== Segment start ==
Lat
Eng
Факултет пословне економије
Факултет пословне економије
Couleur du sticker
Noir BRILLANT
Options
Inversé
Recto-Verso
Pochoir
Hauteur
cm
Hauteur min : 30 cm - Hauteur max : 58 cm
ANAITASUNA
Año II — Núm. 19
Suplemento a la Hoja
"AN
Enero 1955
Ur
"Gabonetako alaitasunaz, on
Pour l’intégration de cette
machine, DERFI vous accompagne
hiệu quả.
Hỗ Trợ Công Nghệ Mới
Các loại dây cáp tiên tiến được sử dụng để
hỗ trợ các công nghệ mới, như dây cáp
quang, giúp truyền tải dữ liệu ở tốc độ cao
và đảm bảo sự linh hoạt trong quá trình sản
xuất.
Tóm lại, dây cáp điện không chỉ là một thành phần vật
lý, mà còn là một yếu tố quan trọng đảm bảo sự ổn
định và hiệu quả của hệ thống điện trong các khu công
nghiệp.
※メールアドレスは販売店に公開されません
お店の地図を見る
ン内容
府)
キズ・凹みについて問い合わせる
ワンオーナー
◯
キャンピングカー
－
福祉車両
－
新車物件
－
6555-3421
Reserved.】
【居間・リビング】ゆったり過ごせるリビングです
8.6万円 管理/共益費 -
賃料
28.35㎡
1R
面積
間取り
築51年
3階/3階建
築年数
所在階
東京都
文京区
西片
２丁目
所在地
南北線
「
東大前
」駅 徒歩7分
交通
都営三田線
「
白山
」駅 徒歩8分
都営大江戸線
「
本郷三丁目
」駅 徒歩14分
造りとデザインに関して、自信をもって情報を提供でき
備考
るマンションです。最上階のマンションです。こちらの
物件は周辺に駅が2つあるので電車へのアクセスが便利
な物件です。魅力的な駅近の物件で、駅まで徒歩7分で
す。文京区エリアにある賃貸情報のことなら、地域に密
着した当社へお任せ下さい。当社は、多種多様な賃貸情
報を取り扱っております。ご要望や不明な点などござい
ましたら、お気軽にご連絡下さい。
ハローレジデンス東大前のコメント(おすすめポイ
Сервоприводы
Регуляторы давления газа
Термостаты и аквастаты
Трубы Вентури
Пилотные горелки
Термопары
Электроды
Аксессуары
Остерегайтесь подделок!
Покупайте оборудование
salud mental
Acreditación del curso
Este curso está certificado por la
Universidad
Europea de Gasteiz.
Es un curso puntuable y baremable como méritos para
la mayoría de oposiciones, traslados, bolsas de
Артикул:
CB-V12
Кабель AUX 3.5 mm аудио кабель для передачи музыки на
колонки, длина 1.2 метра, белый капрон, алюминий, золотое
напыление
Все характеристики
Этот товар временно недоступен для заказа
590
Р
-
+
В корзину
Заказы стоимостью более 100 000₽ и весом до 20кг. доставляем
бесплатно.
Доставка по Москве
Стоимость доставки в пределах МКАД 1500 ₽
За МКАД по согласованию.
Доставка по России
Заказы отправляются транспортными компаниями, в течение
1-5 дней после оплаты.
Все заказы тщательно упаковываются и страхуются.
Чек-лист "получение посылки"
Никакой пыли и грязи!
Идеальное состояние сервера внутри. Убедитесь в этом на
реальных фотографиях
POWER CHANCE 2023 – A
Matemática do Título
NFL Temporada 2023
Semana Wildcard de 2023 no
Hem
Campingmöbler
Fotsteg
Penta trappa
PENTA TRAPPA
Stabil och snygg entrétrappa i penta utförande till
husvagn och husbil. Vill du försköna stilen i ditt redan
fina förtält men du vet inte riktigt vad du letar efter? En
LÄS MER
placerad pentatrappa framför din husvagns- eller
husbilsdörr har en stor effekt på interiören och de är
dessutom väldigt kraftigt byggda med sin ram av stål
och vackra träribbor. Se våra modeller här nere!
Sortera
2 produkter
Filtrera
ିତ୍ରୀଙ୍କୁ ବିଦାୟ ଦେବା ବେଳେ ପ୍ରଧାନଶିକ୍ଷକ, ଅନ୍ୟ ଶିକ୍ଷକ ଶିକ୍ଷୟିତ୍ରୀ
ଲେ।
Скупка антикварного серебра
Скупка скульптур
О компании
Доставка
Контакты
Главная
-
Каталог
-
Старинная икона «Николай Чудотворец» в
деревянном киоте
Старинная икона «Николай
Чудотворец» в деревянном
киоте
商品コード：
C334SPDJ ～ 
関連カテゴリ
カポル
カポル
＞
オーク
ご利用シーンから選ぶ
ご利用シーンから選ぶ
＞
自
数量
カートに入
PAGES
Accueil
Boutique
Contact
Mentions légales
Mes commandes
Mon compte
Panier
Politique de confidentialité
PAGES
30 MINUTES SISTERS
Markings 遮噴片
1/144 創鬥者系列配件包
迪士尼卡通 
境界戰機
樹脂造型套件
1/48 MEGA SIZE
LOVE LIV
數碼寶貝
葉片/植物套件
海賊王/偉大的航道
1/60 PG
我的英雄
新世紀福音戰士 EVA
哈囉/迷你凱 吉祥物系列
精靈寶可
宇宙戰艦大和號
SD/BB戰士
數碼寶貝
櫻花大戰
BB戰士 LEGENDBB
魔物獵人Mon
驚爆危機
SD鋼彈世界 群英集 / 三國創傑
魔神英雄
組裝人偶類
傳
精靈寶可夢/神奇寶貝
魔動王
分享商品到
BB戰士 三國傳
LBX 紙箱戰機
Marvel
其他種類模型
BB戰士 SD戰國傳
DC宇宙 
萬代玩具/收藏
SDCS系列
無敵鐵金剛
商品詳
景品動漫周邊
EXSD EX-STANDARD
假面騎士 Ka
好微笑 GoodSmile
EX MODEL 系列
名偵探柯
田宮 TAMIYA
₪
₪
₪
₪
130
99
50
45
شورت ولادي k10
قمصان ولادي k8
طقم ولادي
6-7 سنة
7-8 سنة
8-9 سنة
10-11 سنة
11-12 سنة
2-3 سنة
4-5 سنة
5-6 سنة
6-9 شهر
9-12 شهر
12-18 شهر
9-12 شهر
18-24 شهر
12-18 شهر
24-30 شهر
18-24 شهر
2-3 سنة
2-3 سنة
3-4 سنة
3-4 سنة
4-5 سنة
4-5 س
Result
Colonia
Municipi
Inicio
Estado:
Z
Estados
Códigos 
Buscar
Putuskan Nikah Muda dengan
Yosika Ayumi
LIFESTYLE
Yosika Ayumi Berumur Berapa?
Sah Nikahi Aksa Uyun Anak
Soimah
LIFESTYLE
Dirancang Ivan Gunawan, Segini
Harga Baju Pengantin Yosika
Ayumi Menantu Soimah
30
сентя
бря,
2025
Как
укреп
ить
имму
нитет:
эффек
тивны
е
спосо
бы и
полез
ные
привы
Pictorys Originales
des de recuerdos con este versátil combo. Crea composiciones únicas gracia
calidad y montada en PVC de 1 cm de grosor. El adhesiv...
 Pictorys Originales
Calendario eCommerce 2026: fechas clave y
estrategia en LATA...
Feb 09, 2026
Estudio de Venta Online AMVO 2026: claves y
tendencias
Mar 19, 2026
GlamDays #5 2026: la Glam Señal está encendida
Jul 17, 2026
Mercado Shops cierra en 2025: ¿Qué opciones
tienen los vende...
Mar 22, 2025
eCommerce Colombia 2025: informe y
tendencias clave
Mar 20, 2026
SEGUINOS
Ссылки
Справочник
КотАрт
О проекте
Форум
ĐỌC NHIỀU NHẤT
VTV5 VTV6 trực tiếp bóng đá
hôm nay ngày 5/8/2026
== Segment end ==
- WORK ORDER -
Say, as a number only, how many lines of the data contain "Скупка".

- RESPONSE AREA -
2